Sunday, May 24, 2015

Faith in Retrospect


 As you know, we moved to Florida with our dog, Toby, and two cats, Bear and MacyGray, last September. I left my job of 28 years, packed up our house of 18 years, signed the papers, left the town I loved and the state I was born in to start life over again. It was my version of an emotional BASE jump. And I crashed. Hard.
It was all too much, really. Too many changes all at once. Too many goodbyes, I couldn't take it. I was afraid I would die, then I was afraid I wouldn't. As soon as we arrived, I knew it was a lifetime mistake and it was all my fault, my choice, my insecurities of not being able to afford where I wanted to go, Vermont, to live closer to the part of my family who have lived there for over 30 years. Almost every year of those 30, I drove there to be part of their lives, I did not want my nieces and nephew to grow up not knowing who Aunt Deedee was. Every time I drove the route north along Rt 87, got off at Exit 20, motored through Fort Ann and crossed the border from New York into Vermont, I felt this is where my home is, these mountains, these hills, these sights, these smells. And yes, before anyone points out to me how cold it is in Vermont, I am no stranger to winter but the seasons are home to me too. Better winter outside the heart than inside.
The weeks have passed as I tripped over the pieces of my shattered self in Florida. We learned a shallow new routine, I walk Toby early morning and later in the evening to avoid the worst of the heat, we listened to the news of the brittle winter we were missing, I went birding, enjoyed a developing friendship with a young woman I met through her writings on dog training. Ken and I have EVEN BEEN GOING TO CHURCH ON SUNDAYS. It turned out to be a place to plant our flag of weekly survival. 
It is not as easy meeting people here as I thought it was going to be, many assume we are snowbirds and won't be here long. The common question is: "When will you be headed back?" Meaning, heading back HOME, wherever you are from, invariably somewhere in the north. 
Now we have an answer: July 23. We figured it out, piece by piece, hope by hope, one decision at a time, one conversation at a time. Ten thousand prayers. We are going home. Home is now Middlebury, Vermont, where a condo in a quiet neighborhood waits for us, a home across the street from the trails of Battell Woods, where I will spend my days among oaks and maples, birches and pines. HOME.
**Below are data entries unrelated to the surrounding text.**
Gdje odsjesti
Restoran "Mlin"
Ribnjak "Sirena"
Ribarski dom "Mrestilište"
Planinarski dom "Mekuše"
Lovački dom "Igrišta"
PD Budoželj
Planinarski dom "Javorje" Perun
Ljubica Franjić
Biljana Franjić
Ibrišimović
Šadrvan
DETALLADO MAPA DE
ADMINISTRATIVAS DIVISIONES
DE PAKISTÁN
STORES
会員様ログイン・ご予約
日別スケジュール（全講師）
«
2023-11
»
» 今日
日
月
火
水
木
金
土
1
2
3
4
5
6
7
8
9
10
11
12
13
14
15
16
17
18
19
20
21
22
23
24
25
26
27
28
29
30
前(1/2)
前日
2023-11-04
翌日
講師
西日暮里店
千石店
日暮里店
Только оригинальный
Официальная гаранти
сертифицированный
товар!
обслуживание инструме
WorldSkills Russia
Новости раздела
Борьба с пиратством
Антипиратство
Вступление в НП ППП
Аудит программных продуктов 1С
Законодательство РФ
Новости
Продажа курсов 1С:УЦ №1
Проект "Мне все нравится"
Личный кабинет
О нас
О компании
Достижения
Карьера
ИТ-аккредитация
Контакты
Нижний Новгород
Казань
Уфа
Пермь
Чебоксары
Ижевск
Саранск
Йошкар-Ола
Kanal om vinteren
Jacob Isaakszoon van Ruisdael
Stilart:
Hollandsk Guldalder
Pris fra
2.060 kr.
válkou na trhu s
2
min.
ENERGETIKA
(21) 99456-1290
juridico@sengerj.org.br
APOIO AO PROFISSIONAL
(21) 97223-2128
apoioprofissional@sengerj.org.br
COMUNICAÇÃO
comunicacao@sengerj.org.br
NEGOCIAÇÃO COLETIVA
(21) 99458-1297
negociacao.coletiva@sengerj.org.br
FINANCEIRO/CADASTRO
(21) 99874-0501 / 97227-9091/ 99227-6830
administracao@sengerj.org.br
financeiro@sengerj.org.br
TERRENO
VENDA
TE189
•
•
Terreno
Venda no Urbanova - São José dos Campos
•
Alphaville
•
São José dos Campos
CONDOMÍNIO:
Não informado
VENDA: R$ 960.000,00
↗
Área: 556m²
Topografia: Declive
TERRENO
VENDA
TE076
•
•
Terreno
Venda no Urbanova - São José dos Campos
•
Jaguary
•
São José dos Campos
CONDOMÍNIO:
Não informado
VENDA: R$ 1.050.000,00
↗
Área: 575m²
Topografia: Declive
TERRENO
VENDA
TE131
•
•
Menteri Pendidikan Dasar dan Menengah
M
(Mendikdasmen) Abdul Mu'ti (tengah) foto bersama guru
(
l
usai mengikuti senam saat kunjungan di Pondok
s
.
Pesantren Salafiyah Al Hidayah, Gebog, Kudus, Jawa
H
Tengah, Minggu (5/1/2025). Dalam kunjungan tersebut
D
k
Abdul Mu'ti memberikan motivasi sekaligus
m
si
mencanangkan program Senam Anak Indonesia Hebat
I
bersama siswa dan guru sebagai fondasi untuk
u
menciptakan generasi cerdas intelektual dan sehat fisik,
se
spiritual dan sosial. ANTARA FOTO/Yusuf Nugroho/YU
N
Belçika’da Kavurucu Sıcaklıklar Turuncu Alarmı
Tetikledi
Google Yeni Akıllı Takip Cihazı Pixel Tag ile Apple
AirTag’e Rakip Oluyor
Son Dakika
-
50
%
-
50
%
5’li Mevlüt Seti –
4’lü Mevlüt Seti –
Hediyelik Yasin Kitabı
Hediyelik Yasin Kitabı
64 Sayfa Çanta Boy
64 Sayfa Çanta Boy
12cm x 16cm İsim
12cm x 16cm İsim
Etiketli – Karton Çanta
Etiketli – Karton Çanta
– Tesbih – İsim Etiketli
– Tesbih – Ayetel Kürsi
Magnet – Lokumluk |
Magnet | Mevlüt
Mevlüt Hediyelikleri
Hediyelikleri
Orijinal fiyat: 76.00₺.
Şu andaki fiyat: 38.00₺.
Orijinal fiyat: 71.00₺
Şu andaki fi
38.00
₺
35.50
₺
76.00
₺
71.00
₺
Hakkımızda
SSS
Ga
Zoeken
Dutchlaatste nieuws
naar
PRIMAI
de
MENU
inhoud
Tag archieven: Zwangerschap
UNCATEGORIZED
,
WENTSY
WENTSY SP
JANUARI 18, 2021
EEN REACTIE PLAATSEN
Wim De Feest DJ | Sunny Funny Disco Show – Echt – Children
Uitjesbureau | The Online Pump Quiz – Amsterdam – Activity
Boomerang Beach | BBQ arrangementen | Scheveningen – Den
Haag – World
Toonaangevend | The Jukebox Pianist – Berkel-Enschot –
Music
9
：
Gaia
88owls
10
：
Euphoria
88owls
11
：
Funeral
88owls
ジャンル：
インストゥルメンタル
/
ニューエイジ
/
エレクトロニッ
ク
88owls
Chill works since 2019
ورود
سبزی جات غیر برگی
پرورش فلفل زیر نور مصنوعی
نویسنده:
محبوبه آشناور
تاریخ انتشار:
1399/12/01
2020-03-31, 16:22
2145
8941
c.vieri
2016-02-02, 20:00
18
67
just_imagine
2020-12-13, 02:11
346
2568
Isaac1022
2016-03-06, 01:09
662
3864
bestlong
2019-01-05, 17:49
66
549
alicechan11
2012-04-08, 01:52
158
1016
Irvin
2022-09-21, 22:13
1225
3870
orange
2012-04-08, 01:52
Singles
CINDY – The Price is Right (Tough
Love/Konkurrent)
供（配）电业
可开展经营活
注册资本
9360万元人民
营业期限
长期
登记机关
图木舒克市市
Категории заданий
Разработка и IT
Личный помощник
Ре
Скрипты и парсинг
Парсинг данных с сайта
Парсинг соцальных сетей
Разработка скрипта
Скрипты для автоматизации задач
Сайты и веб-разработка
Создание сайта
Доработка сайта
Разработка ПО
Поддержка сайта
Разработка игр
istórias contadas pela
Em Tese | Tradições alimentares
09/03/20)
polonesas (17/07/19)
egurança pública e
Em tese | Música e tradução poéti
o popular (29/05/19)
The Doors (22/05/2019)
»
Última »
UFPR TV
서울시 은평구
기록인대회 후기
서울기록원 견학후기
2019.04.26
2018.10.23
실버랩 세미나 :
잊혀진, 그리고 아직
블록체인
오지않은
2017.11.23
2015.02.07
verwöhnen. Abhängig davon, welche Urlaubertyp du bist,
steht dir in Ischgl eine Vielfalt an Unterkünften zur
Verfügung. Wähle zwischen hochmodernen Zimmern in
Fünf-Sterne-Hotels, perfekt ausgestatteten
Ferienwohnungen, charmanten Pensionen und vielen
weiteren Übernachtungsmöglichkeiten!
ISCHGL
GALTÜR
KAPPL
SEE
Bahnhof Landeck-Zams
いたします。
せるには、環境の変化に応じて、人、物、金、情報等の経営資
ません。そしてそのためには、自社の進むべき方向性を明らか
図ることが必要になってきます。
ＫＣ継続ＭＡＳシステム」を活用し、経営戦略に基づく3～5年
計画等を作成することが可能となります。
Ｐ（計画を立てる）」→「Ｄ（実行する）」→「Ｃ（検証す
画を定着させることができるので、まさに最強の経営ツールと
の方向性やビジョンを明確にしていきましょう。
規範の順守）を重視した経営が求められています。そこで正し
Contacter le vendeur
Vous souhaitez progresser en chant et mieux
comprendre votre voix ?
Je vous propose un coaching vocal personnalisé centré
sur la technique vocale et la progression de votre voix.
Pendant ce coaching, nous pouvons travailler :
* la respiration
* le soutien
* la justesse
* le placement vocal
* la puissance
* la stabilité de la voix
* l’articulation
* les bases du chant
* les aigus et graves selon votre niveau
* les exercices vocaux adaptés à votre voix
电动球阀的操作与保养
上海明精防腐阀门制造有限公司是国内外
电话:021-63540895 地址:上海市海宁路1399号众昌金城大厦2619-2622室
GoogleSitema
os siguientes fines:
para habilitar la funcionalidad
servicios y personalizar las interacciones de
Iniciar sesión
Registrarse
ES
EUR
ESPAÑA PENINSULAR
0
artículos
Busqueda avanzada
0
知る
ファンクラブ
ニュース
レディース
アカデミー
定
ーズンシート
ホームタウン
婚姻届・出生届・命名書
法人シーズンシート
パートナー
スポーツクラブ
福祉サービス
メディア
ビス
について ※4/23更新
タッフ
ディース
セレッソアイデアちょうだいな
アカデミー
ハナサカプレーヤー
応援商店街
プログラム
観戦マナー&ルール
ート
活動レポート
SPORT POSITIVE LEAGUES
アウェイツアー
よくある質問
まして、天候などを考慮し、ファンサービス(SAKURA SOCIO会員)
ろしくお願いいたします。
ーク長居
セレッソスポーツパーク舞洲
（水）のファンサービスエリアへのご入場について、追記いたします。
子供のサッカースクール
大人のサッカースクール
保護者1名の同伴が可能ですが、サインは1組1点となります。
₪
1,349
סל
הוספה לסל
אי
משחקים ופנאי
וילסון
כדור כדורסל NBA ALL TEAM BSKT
Faith really does happen in retrospect. I can see the path only after I have blazed it; oh, that was the fork I should have taken, I ended up here instead but if I did not have to double back and add mileage to the journey, I would have missed...it's too soon to finish that sentence. More blog posts to come on that. I am still on the path. 
But today is a new day. And I am grateful.